心霊スポットに行った親友の話
投稿者:とくのしん (58)
「今もずっと聞こえる。ホンマ嫌や・・・私、死にとうない」
「大丈夫!大丈夫やでエミ!」
憔悴しきったエミを連れて、向かった先はとある寺。そこは地元では有名な寺で、ネット情報ではあるがお祓いには定評があった。
電車を乗り継ぎ、向かった先は県内で有名なある寺。ネット情報ではなるが、お祓いには定評があった。大きな寺院門を前にして二人が歩みを進めようとしたとき、その向こうに住職らしき男性が立っていた。事前に連絡をしていたために出迎えてくれたのだろうとユカリは思った。
「こんにちは。
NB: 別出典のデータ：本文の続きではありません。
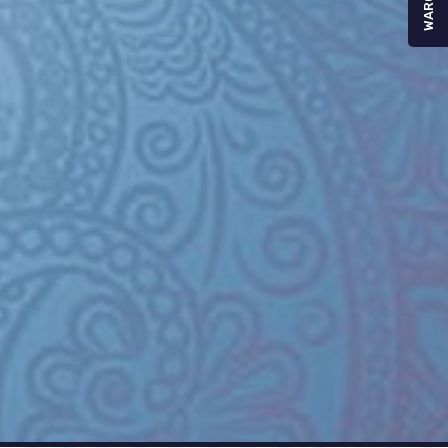
WARGA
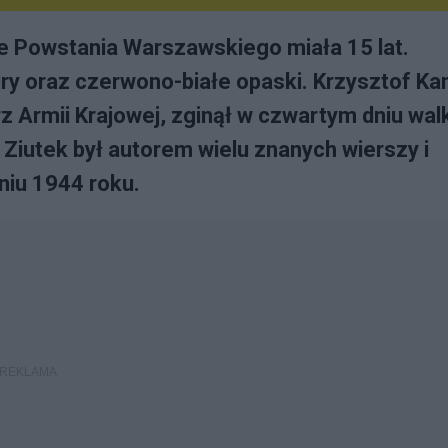
e Powstania Warszawskiego miała 15 lat.
y oraz czerwono-białe opaski. Krzysztof Ka
rz Armii Krajowej, zginął w czwartym dniu wal
 Ziutek był autorem wielu znanych wierszy i
niu 1944 roku.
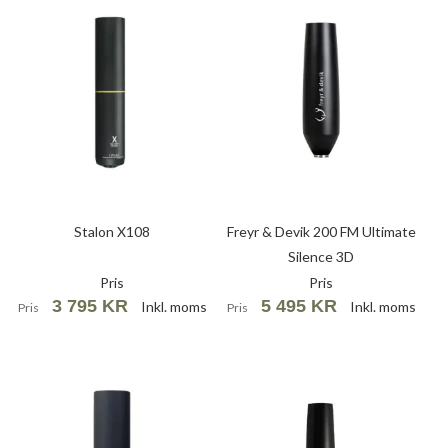
Stalon X108
Freyr & Devik 200 FM Ultimate
Silence 3D
Pris
Pris
3 795 KR
5 495 KR
Inkl. moms
Inkl. moms
Pris
Pris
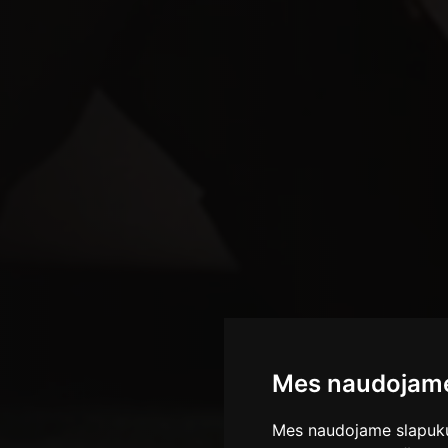
Mes naudojame
Mes naudojame slapukus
あの、電話したヨコタと申します」
ユカリは深々と頭を下げると
「あんた、エライもん連れてきたなぁ」
野太い声でそう返答された。
頭をあげたユカリはその言葉を聞いて、エミに憑りついたであろう幽霊が、相当悪いものなのかと思った。それを聞いたエミからは不安が溢れている。
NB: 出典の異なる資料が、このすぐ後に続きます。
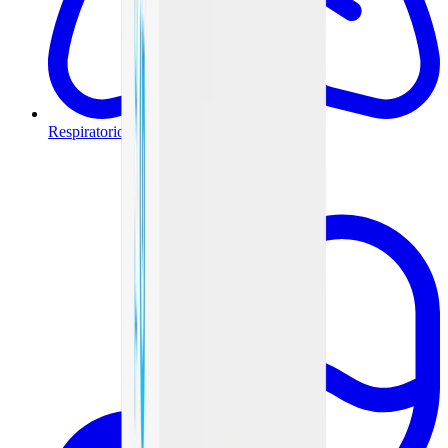
Respiratorio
「あの、友達を助けてやってください!お願いします!」
エミに代わり、ユカリは再度頭を下げた。すると住職が
「何言うてるねん。お友達のことやない。あんたのことや」
そうユカリに声をかけてきた。ユカリは住職の顔を見た。住職の鋭い視線が突き刺さるようだった。
「わ、私ですか?」
「そうや、あんたのことや」
「いや、私やなくここにおる友達が・・・」
ユカリの言葉を遮るように、住職が言い放った。
「あんたわからんか。連れてきた友達、もう死んどるやないか・・・」
ユカリは固まった。その言葉を聞いて。
そしてエミに視線をゆっくりと移す。
「なんや、死んでることに気づいておらんかったか。あんた、もう死んどるで」
その言葉を聞いて、エミは一歩後ずさった。そして踵を返し、急ぎばやに石階段を下っていく。そのときのエミの表情をユカリは今も忘れられないという。
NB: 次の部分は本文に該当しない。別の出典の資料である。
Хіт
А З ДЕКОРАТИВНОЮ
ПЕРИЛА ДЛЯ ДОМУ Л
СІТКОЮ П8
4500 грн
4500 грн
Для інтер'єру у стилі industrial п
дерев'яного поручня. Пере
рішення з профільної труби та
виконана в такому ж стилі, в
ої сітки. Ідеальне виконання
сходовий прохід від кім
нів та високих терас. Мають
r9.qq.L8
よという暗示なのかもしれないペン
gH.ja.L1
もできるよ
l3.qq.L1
「あんときのエミですけど・・・信じられへんけど笑っとったんです・・・」
その場をゆっくりと立ち去っていくエミを引き留めようと、後を追おうとしたユカリに住職が怒鳴った。
「行くな!行くんやない!」
振り向いたエミの両肩をガッと掴んだ住職が語気を荒げていった。
「あの子はもう死んどる!それもタチの悪い悪霊に憑りつかれてな!あんたらが来る前から、物凄い悪い気が近付いてくるのがわかった。だから門をくぐらせんかった!ええか、あの子のことはもう忘れろ。憐れんだりもするな。可哀想なんて絶対に思ったらあかん!頼られてあんたも死ぬことになるで!現にあんたを頼ってきたんやからな!」
あまりにも現実離れした出来事に遭遇してか、ユカリはその場に立ち尽くしていた。
蝉の声に混じり、遠くで女の高笑いがかすかに聞こえた気がした。